As detailed in the official announcement and the current issue of Nature Biotechnology, SMUFIN – short for Somatic Mutations Finder – pinpoints the genetic alterations responsible for the formation and progression of tumors simply, quickly and precisely. A tumor’s complete genome as well as its mutations can be determined in just a few hours. SMUFIN also goes further than previous solutions, revealing hard-to-detect genetic alterations in aggressive tumors that other tools missed, even when they used weeks of supercomputing cycles.

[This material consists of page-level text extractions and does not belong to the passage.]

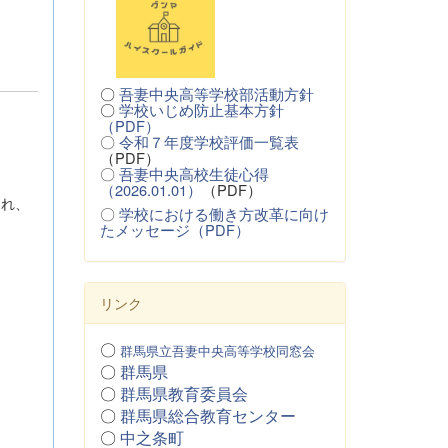
〇
吾妻中央高等学校部活動方針
〇
学校いじめ防止基本方針
（PDF）
〇
令和７年度学校評価一覧表
（PDF）
〇
吾妻中央高校生徒心得
（2026.01.01）
（PDF）
され、
〇
学校における働き方改革に向け
たメッセージ（PDF）
リンク
〇
群馬県立吾妻中央高等学校同窓会
〇
群馬県
〇
群馬県教育委員会
〇
群馬県総合教育センター
〇
中之条町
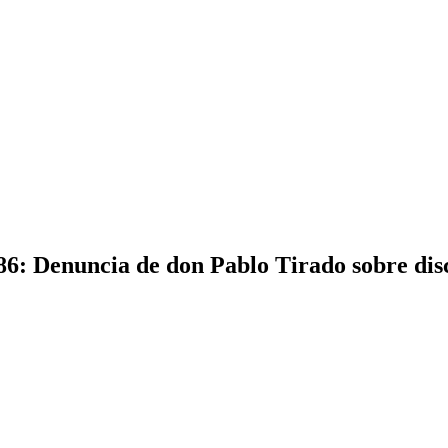
6: Denuncia de don Pablo Tirado sobre dis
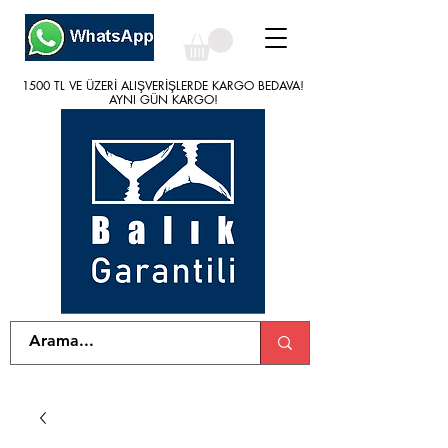
1500 TL VE ÜZERİ ALIŞVERİŞLERDE KARGO BEDAVA!
1500 TL VE ÜZERİ ALIŞVERİŞLERDE KARGO BEDAVA!
AYNI GÜN KARGO!
AYNI GÜN KARGO!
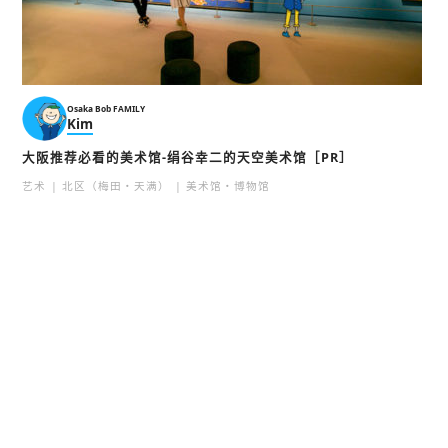
Osaka Bob FAMILY
Kim
大阪推荐必看的美术馆-绢谷幸二的天空美术馆［PR］
艺术
北区（梅田・天满）
美术馆・博物馆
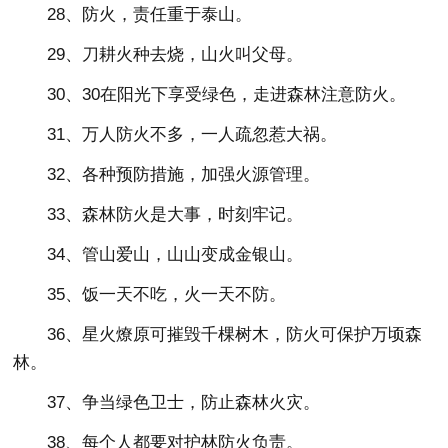
28、防火，责任重于泰山。
29、刀耕火种去烧，山火叫父母。
30、30在阳光下享受绿色，走进森林注意防火。
31、万人防火不多，一人疏忽惹大祸。
32、各种预防措施，加强火源管理。
33、森林防火是大事，时刻牢记。
34、管山爱山，山山变成金银山。
35、饭一天不吃，火一天不防。
36、星火燎原可摧毁千棵树木，防火可保护万顷森
林。
37、争当绿色卫士，防止森林火灾。
38、每个人都要对护林防火负责。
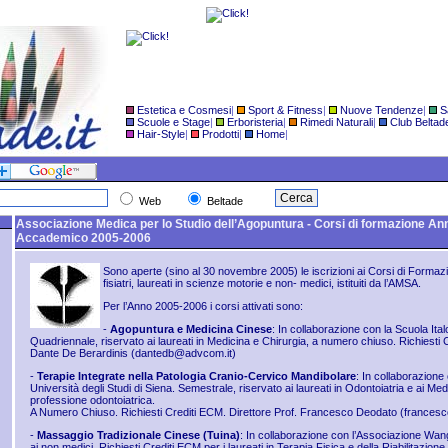
Estetica e Cosmesi
|
Sport & Fitness
|
Nuove Tendenze
|
S
Scuole e Stage
|
Erboristeria
|
Rimedi Naturali
|
Club Beltad
Hair-Style
|
Prodotti
|
Home
|
Web
Beltade
Associazione Medica per lo Studio dell’Agopuntura - Corsi di formazione An
Accademico 2005-2006
Sono aperte (sino al 30 novembre 2005) le iscrizioni ai Corsi di Formazi
fisiatri, laureati in scienze motorie e non- medici, istituiti da l’AMSA.
Per l’Anno 2005-2006 i corsi attivati sono:
-
Agopuntura e Medicina Cinese
: In collaborazione con la Scuola Ita
Quadriennale, riservato ai laureati in Medicina e Chirurgia, a numero chiuso. Richiesti 
Dante De Berardinis
(dantedb@advcom.it
)
-
Terapie Integrate nella Patologia Cranio-Cervico Mandibolare
: In collaborazione 
Università degli Studi di Siena. Semestrale, riservato ai laureati in Odontoiatria e ai Med
professione odontoiatrica.
A Numero Chiuso. Richiesti Crediti ECM. Direttore Prof. Francesco Deodato
(francesc
-
Massaggio Tradizionale Cinese (Tuina)
: In collaborazione con l’Associazione Wan
ai non medici. Richiesti Crediti ECM per i laureati in Terapia Fisica e della Riabilitazion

“This new method is a realistic step towards personalized medicine, in which the genome analysis of each patient will aid diagnosis and allow the selection of treatments which are more effective and less invasive,” notes the BSC release. “SMUFIN represents a new way of analyzing genomes which could also be applied to the study of the genetics underlying many other illnesses prevalent in our society.”
SMUFIN works differently than previous tools that compared genomes taken from the tumor with genomes obtained from healthy cells from the same patient, using a reference human genome as a guide. That was a time-consuming and complex process that did not always have a high degree of success. It also required different computer programs to be used in succession because each one was limited in what it could identify. SMUFIN makes a direct comparison between the genomes of healthy and tumor cells taken from the patient, revealing the location of almost all types of mutations very quickly using one program.
When SMUFIN is used by supercomputing centers, it can identify the mutations of hundreds or thousands of cancer genomes in a few days. This has tremendous implications for cancer research projects such as the global cancer genome initiative. Part of the International Cancer Genome Consortium (ICGC), the effort amasses genome data from thousands of cancer patients so that researchers can assemble profiles for different tumor types.